# Red buck identity



## Rhasputin

So this buck:










Was never really identified.

After being bred with an agouti mouse, this mouse produced no reds.
That means he must be e/e , correct?

The doe did not carry e (recessvie yellow). And no babies out of a 6 bub litter are red, all black and agouti, maybe blue (not 100% sure yet).

So he must be e/e, right?


----------



## sys15

very likely, but with just 6 pups, there would be 1.6% chance of none of them getting a lethal or viable red gene, if the male had one.


----------



## Rhasputin

I suppose, that's such a tiny chance though. 
And the chances that he's lethal / dominant red would be even slimmer, since I am in the US.

I will be breeding him back to one of his pup (assuming there's a nice doe in there), and if there are any reds in their litter, then it must be e/e.


----------



## Laigaie

Exactly the proper plan! Just remember, no positive result is not the same as a negative result! Poor luck is entirely possible, however unlikely.


----------



## Rhasputin

Yeah. I have it all worked out in my head, I just wanted to put it out there to make sure I wasn't skipping something. 

One day I got splashed from non splashed parents and thought it was a miracle, and when I posted about it. . . immediately after I posted, I realized. . . DOH! Of course Splashed can come from non splashed parents, they need a c-dilute! :lol:


----------



## sys15

i would breed him to an unrelated female instead (if you feel that you need to be more sure). breeding him to his daughter should yield 50% reds no matter what red/yellow gene he has.


----------



## morgan

He's a amazing!


----------



## Laigaie

sys: Breeding him to an unrelated female is just duplicating the first breeding.

Another option would be to breed his non-pew daughter to his non-pew son, and see if they produce any reds. If so, he MUST be ee. If not, you're back where you started.


----------



## sys15

Laigaie said:


> sys: Breeding him to an unrelated female is just duplicating the first breeding.

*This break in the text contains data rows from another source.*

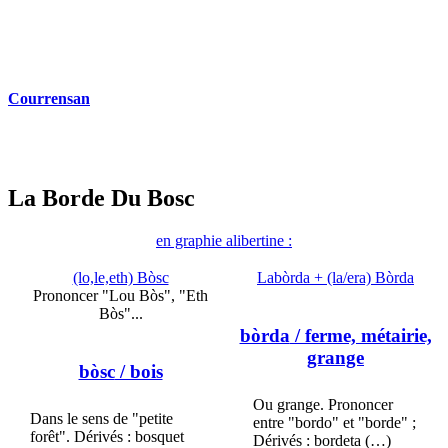
Courrensan
La Borde Du Bosc
en graphie alibertine :
(lo,le,eth) Bòsc
Labòrda + (la/era) Bòrda
Prononcer "Lou Bòs", "Eth
Bòs"...
bòrda
/ ferme, métairie,
grange
bòsc
/ bois
Ou grange. Prononcer
Dans le sens de "petite
entre "bordo" et "borde" ;
forêt". Dérivés : bosquet
Dérivés : bordeta (…)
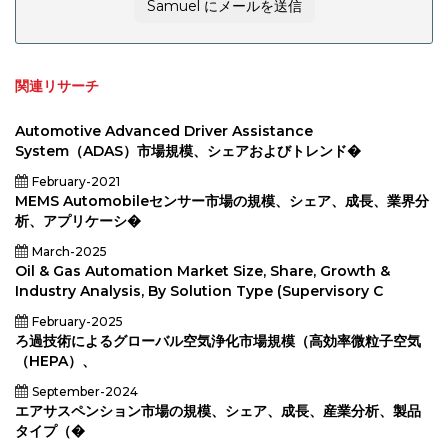
Samuel にメールを送信
関連リサーチ
Automotive Advanced Driver Assistance
System（ADAS）市場規模、シェアおよびトレンド�
February-2021
MEMS Automobileセンサー市場の規模、シェア、成長、業界分
析、アプリケーシ�
March-2025
Oil & Gas Automation Market Size, Share, Growth &
Industry Analysis, By Solution Type (Supervisory C
February-2025
ろ過技術によるグローバル空気浄化市場規模（高効率微粒子空気
（HEPA）、
September-2024
エアサスペンション市場の規模、シェア、成長、産業分析、製品
タイプ（�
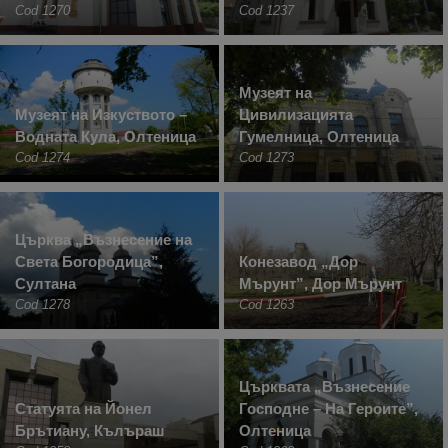
Cod 1270
Cod 1237
Музеят на
Музеят на Изкуството –
Цивилизацията
Водната Кула, Олтеница
Гумелница, Олтеница
Cod 1274
Cod 1273
Църква „Възнесение на
Света Богородица”,
Конезавод „Дор
Султана
Мърунт”, Дор Мърунт
Cod 1278
Cod 1263
Църквата „Възнесение
Статуята на Йонел
Господне – На Героите”,
Брътиану, Кълъраш
Олтеница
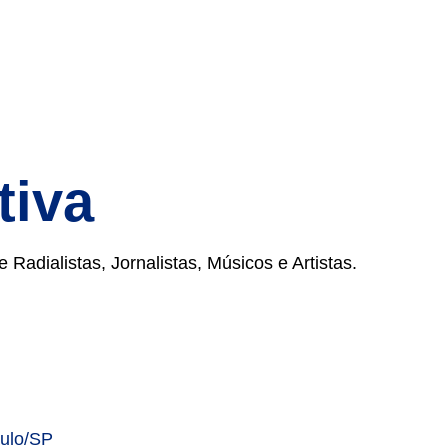
tiva
adialistas, Jornalistas, Músicos e Artistas.
aulo/SP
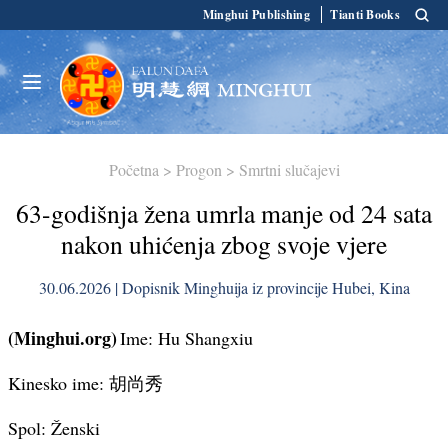
Minghui Publishing
Tianti Books
Početna
>
Progon
>
Smrtni slučajevi
63-godišnja žena umrla manje od 24 sata
nakon uhićenja zbog svoje vjere
30.06.2026 | Dopisnik Minghuija iz provincije Hubei, Kina
(Minghui.org)
Ime: Hu Shangxiu
Kinesko ime: 胡尚秀
Spol: Ženski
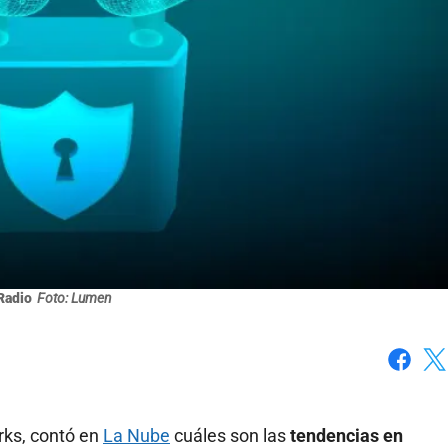
Radio
Foto: Lumen
Faceboo
X
rks, contó en
La Nube
cuáles son las
tendencias en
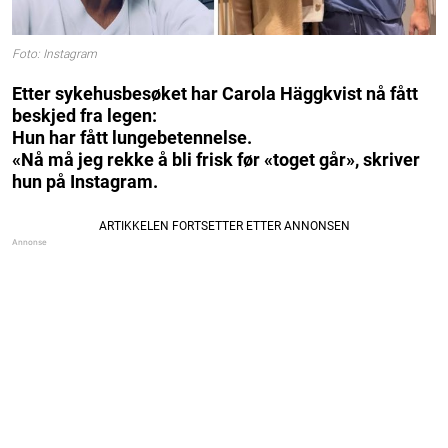
Foto: Instagram
Etter sykehusbesøket har Carola Häggkvist nå fått
beskjed fra legen:
Hun har fått lungebetennelse.
«Nå må jeg rekke å bli frisk før «toget går», skriver
hun på Instagram.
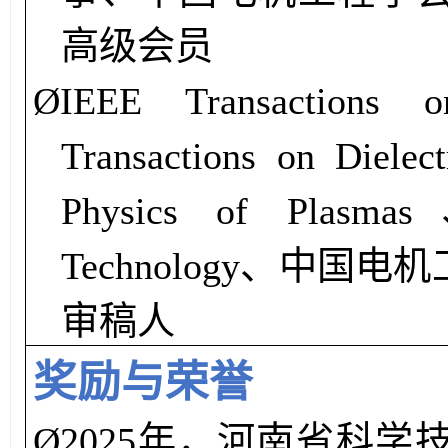
高级
会员
Ø
IEEE Transactions
Transactions on Dielect
Physics of Plasma
Technology、
中国电机
审稿人
奖励与荣誉
Ø
2025年，
河南省科学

yes, exactly. that cross was exactly what was needed to diagnose the male's genes. it just resulted in some slight ambiguity due to the small number of offspring. another litter would reduce that ambiguity to insignificance.


----------



## moustress

He's very pretty; he looks just like some of my bigger better reds; his ears may be tad bigger, though.


----------



## Rhasputin

sys15 said:


> Laigaie said:
> 
> 
> 
> sys: Breeding him to an unrelated female is just duplicating the first breeding.
> 
> 
> 
> yes, exactly. that cross was exactly what was needed to diagnose the male's genes. it just resulted in some slight ambiguity due to the small number of offspring. another litter would reduce that ambiguity to insignificance.
Click to expand...

I understand. 

I guess I'll put him back in with the same doe, and one of his daughters next round.


----------



## peztree3

He is stunning!


----------



## tinyhartmouseries

He is really nice color for RY! He is a shade or two darker than my very-very best one ever.


----------



## Rhasputin

Thank you. He's actually a shade or two darker than he appears in the picture, in person. 
I'm really hoping he will add some more red pigment to my agouti line.


----------



## Wight Isle Stud

Thats unlikely Rhasputin, unless his own colour is intense,you need his K- Factors for maximum intensity of pigmentation, not his coat colour, but a really good red will do least damage to the Agoutis Ticking. Its nothing to do with the red adding red to another red based mouses coat. That mouse does look stunning, a credit to you.


----------



## Loganberry

As an example of extremely different results in repeat breeding, litter 1 from pied doe carrying splashed to tri buck resulted in pieds and splashed (12 of them). Litter 2 resulted in no splashed, but 6 pied and 5 tris. Both of those results are pre-culling.


----------



## Rhasputin

There may actually be reds in the litter! :shock: 
But if they are red, they are very dull red. They are all satin, it seems, so this is making it harder to tell coat colour.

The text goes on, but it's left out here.